_Your instructions:_ Set the records down again in full, exactly as they are, apart from the images.

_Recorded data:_

________________________________________

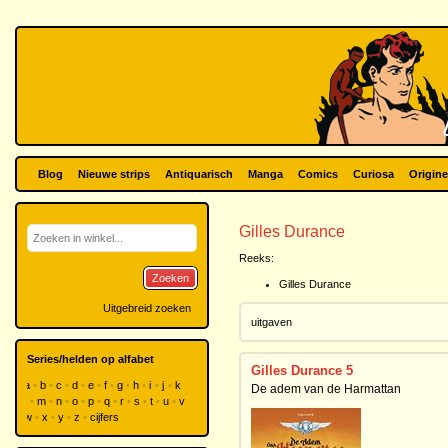
Blog
Nieuwe strips
Antiquarisch
Manga
Comics
Curiosa
Origine
Gilles Durance
Reeks:
Zoeken
Gilles Durance
Uitgebreid zoeken
uitgaven
Series/helden op alfabet
Gilles Durance 5
a
b
c
d
e
f
g
h
i
j
k
De adem van de Harmattan
l
m
n
o
p
q
r
s
t
u
v
w
x
y
z
cijfers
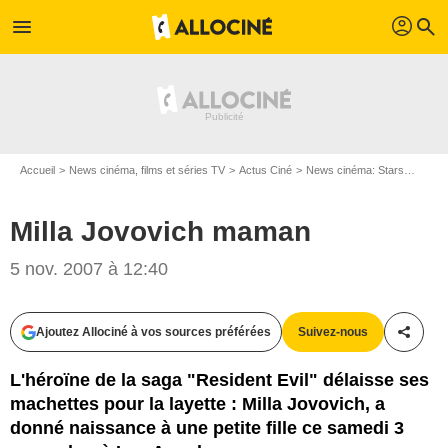
profil
menu
search
Accueil
News cinéma, films et séries TV
Actus Ciné
News cinéma: Stars
Milla
Milla Jovovich maman
5 nov. 2007 à 12:40
Ajoutez Allociné à vos sources préférées
Suivez-nous
Partag
L'héroïne de la saga "Resident Evil" délaisse ses
machettes pour la layette : Milla Jovovich, a
donné naissance à une petite fille ce samedi 3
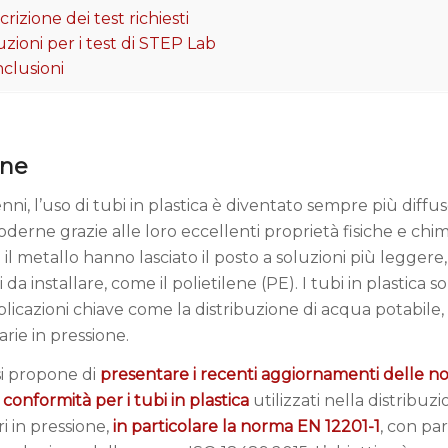
crizione dei test richiesti
uzioni per i test di STEP Lab
nclusioni
one
nni, l’uso di tubi in plastica è diventato sempre più diffu
derne grazie alle loro eccellenti proprietà fisiche e chimi
il metallo hanno lasciato il posto a soluzioni più leggere, 
i da installare, come il polietilene (PE). I tubi in plastica 
plicazioni chiave come la distribuzione di acqua potabile, i
arie in pressione.
si propone di
presentare i recenti aggiornamenti delle n
 conformità per i tubi in plastica
utilizzati nella distribuz
ri in pressione,
in particolare la norma EN 12201-1
, con par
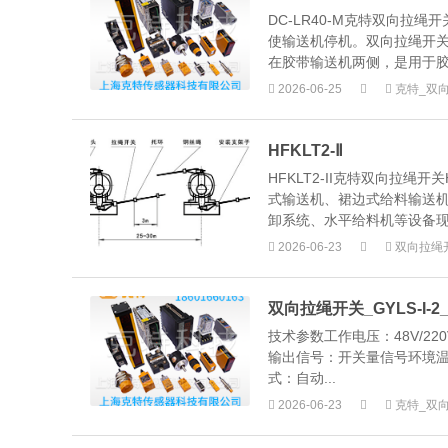
DC-LR40-M克特双向
使输送机停机。双向拉绳开
在胶带输送机两侧，是用于胶
2026-06-25
克特_双
HFKLT2-Ⅱ
HFKLT2-II克特双向拉绳
式输送机、裙边式给料输送
卸系统、水平给料机等设备现场
2026-06-23
双向拉绳
双向拉绳开关_GYLS-I-2_
技术参数工作电压：48V/220
输出信号：开关量信号环境温度：
式：自动...
2026-06-23
克特_双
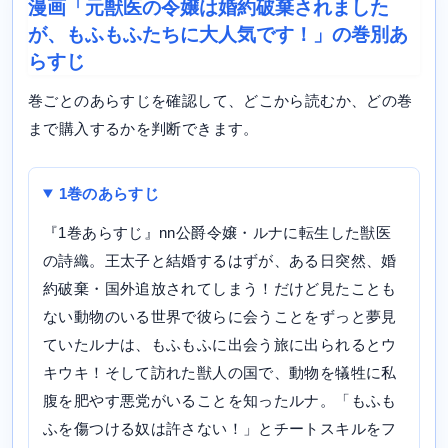
漫画「元獣医の令嬢は婚約破棄されました
が、もふもふたちに大人気です！」の巻別あ
らすじ
巻ごとのあらすじを確認して、どこから読むか、どの巻
まで購入するかを判断できます。
1巻のあらすじ
『1巻あらすじ』nn公爵令嬢・ルナに転生した獣医
の詩織。王太子と結婚するはずが、ある日突然、婚
約破棄・国外追放されてしまう！だけど見たことも
ない動物のいる世界で彼らに会うことをずっと夢見
ていたルナは、もふもふに出会う旅に出られるとウ
キウキ！そして訪れた獣人の国で、動物を犠牲に私
腹を肥やす悪党がいることを知ったルナ。「もふも
ふを傷つける奴は許さない！」とチートスキルをフ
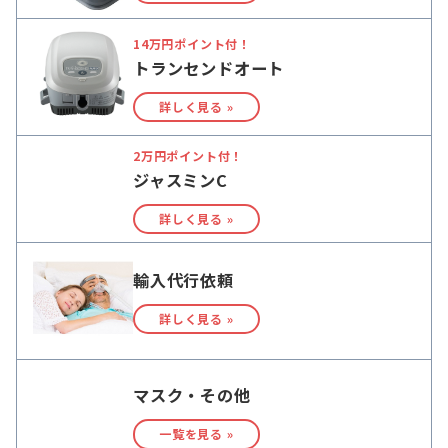
14万円ポイント付！
トランセンドオート
詳しく見る »
2万円ポイント付！
ジャスミンC
詳しく見る »
輸入代行依頼
詳しく見る »
マスク・その他
一覧を見る »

________________________________________

_Problem solution:_
Blog
Nieuwe strips
Antiquarisch
Manga
Comics
Curiosa
Origine
Gilles Durance
Reeks:
Zoeken
Gilles Durance
Uitgebreid zoeken
uitgaven
Series/helden op alfabet
Gilles Durance 5
a
b
c
d
e
f
g
h
i
j
k
De adem van de Harmattan
l
m
n
o
p
q
r
s
t
u
v
w
x
y
z
cijfers
profil
menu
search
Accueil
News cinéma, films et séries TV
Actus Ciné
News cinéma: Stars
Milla
Milla Jovovich maman
5 nov. 2007 à 12:40
Ajoutez Allociné à vos sources préférées
Suivez-nous
Partag
L'héroïne de la saga "Resident Evil" délaisse ses
machettes pour la layette : Milla Jovovich, a
donné naissance à une petite fille ce samedi 3
crizione dei test richiesti
uzioni per i test di STEP Lab
nclusioni
one
nni, l’uso di tubi in plastica è diventato sempre più diffu
derne grazie alle loro eccellenti proprietà fisiche e chimi
il metallo hanno lasciato il posto a soluzioni più leggere, 
i da installare, come il polietilene (PE). I tubi in plastica 
plicazioni chiave come la distribuzione di acqua potabile, i
arie in pressione.
si propone di
presentare i recenti aggiornamenti delle n
 conformità per i tubi in plastica
utilizzati nella distribuz
ri in pressione,
in particolare la norma EN 12201-1
, con par
DC-LR40-M克特双向
使输送机停机。双向拉绳开
在胶带输送机两侧，是用于胶
2026-06-25
克特_双
HFKLT2-Ⅱ
HFKLT2-II克特双向拉绳
式输送机、裙边式给料输送
卸系统、水平给料机等设备现场
2026-06-23
双向拉绳
双向拉绳开关_GYLS-I-2_
技术参数工作电压：48V/220
输出信号：开关量信号环境温度：
式：自动...
2026-06-23
克特_双
漫画「元獣医の令嬢は婚約破棄されました
が、もふもふたちに大人気です！」の巻別あ
らすじ
巻ごとのあらすじを確認して、どこから読むか、どの巻
まで購入するかを判断できます。
1巻のあらすじ
『1巻あらすじ』nn公爵令嬢・ルナに転生した獣医
の詩織。王太子と結婚するはずが、ある日突然、婚
約破棄・国外追放されてしまう！だけど見たことも
ない動物のいる世界で彼らに会うことをずっと夢見
ていたルナは、もふもふに出会う旅に出られるとウ
キウキ！そして訪れた獣人の国で、動物を犠牲に私
腹を肥やす悪党がいることを知ったルナ。「もふも
ふを傷つける奴は許さない！」とチートスキルをフ
14万円ポイント付！
トランセンドオート
詳しく見る »
2万円ポイント付！
ジャスミンC
詳しく見る »
輸入代行依頼
詳しく見る »
マスク・その他
一覧を見る »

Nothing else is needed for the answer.